Jesu Urteil ist eindeutig. Und damit auch seine Botschaft an uns.
So mit sich zufrieden und so fertig mit allen anderen dürfen Jesu Jünger auf keinen Fall werden. Denn wer sich selbst erhöht, der wird erniedrigt werden; und wer sich selbst erniedrigt, der wird erhöht werden. Wir würden bei Gott keine Anerkennung finden, sondern zu denen gehören, die sich selbst erhöhen und von Gott erniedrigt werden.

Was heißt das für uns?
Eine Haltung der Demut, die um die eigene Unzulänglichkeit weiß, steht uns gut zu Gesicht. Denn Demut ist das Bewusstsein des unendlichen Zurückbleibens hinter der erstrebten Vollkommenheit. Demut verleiht uns einen liebevollen und barmherzigen Blick auf uns selbst und die anderen. Ich denke, es lohnt sich um Demut zu bitten, denn Demut ist ein wesentlicher Schlüssel zum Gelingen des eigenen Berufes und vor allen Dingen auch des Zusammenlebens in der Gemeinde. Selig, wer sich vor Untergebenen so demütig benimmt, wie wenn er vor seinen Oberen und Herren stünde, sagt schon Franz von Assisi
„Der Welt Schlüssel heißt Demut, ohne ihn ist alles Klopfen, Horchen, Spähen umsonst", mahnt Christian Morgenstern und wendet sich damit an den forschenden, die Welt analysierenden und damit auch beherrschenden Menschen, dessen vernünftige Grundhaltung von Demut geprägt sein sollte.
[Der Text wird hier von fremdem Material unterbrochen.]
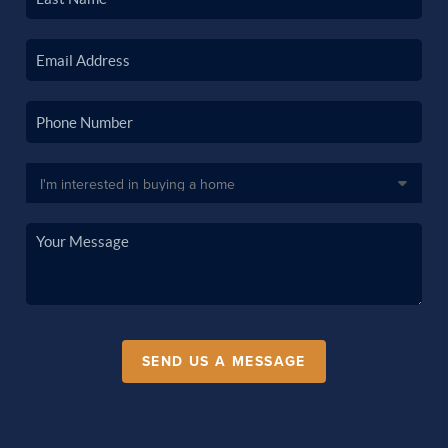
SEND US A MESSAGE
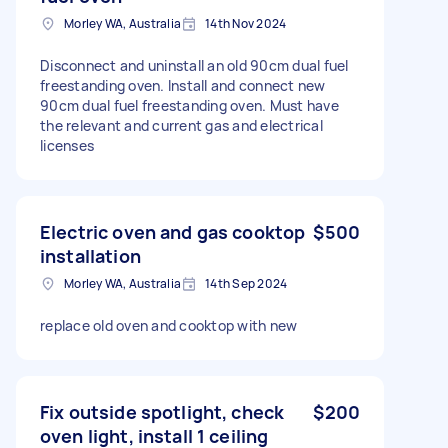
Morley WA, Australia
14th Nov 2024
Disconnect and uninstall an old 90cm dual fuel
freestanding oven. Install and connect new
90cm dual fuel freestanding oven. Must have
the relevant and current gas and electrical
licenses
Electric oven and gas cooktop
$500
installation
Morley WA, Australia
14th Sep 2024
replace old oven and cooktop with new
Fix outside spotlight, check
$200
oven light, install 1 ceiling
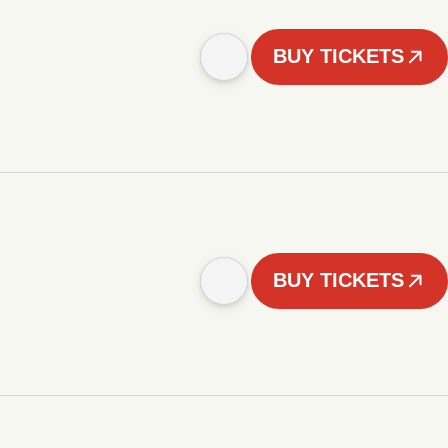
BUY TICKETS
BUY TICKETS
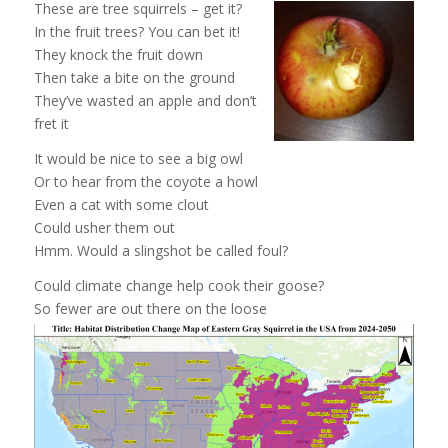
These are tree squirrels – get it?
In the fruit trees? You can bet it!
They knock the fruit down
Then take a bite on the ground
They’ve wasted an apple and don’t
fret it
It would be nice to see a big owl
Or to hear from the coyote a howl
Even a cat with some clout
Could usher them out
Hmm. Would a slingshot be called foul?
Could climate change help cook their goose?
So fewer are out there on the loose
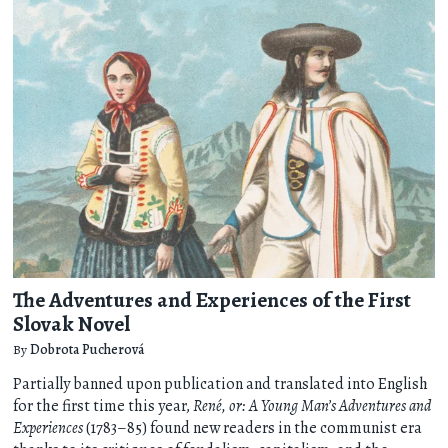
The Adventures and Experiences of the First
Slovak Novel
By
Dobrota Pucherová
Partially banned upon publication and translated into English
for the first time this year,
René, or: A Young Man’s Adventures and
Experiences
(1783–85) found new readers in the communist era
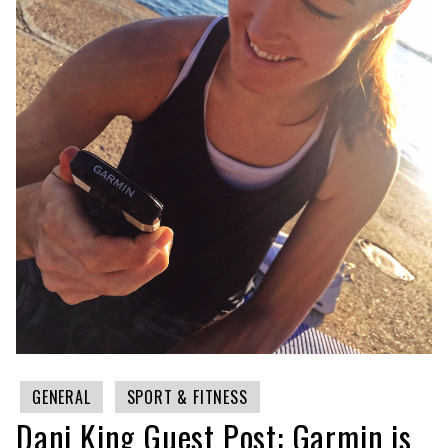
GENERAL
SPORT & FITNESS
Dani King Guest Post: Garmin is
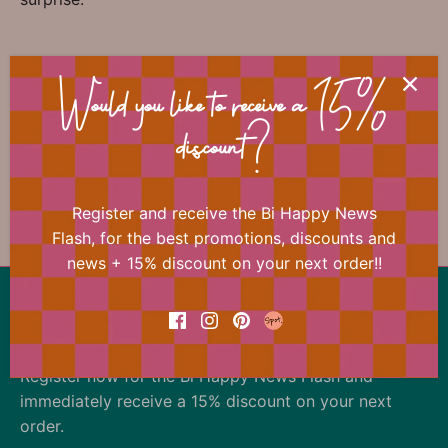
📐 Dimensions
Would you like to receive a 15%
discount?
Register and receive the Bi Happy News
Previous
/
Next
Teacher
Flash, for the best promotions, discounts and
news + 15% discount on your next order!!
Back to the top
Our offer changes almost daily
Register now for the Bi Happy News Flash and
immediately receive a 15% discount on your next
order.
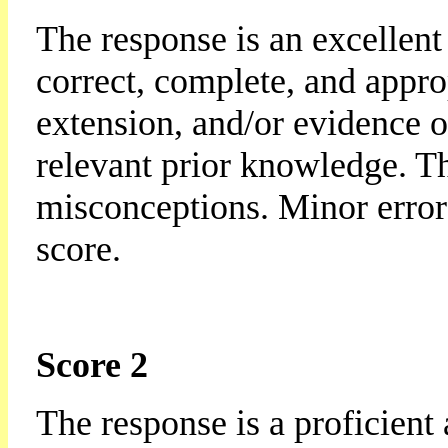
The response is an excellent 
correct, complete, and appro
extension, and/or evidence o
relevant prior knowledge. Th
misconceptions. Minor errors
score.
Score 2
The response is a proficient 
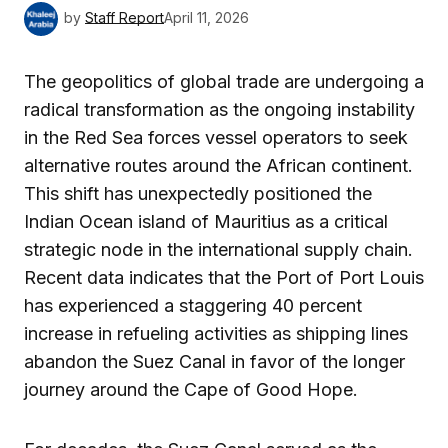
by
Staff Report
April 11, 2026
The geopolitics of global trade are undergoing a
radical transformation as the ongoing instability
in the Red Sea forces vessel operators to seek
alternative routes around the African continent.
This shift has unexpectedly positioned the
Indian Ocean island of Mauritius as a critical
strategic node in the international supply chain.
Recent data indicates that the Port of Port Louis
has experienced a staggering 40 percent
increase in refueling activities as shipping lines
abandon the Suez Canal in favor of the longer
journey around the Cape of Good Hope.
Wenn wir auf den Wochenspruch aus dem 1. Petrusbrief hören: „Gott widersteht den Hochmütigen, aber den Demütigen gibt er Gnade", dann erscheint Demut  fast als ein Geheimnis des Gelingens all unserer Bemühungen. Wo diese Zutat fehlt, ist gewissermaßen das Ganze Gericht verdorben, wenn alle anderen Zutaten auch noch so gut ausgewählt sind. Dem sicher um des Gleichnisses willen von Jesus etwas zugespitzt gezeichneten Pharisäer nutzt all sein vorbildliches Tun gar nichts, wenn es nicht von einer Haltung der Demut getragen bleibt, Gott und den Menschen gegenüber.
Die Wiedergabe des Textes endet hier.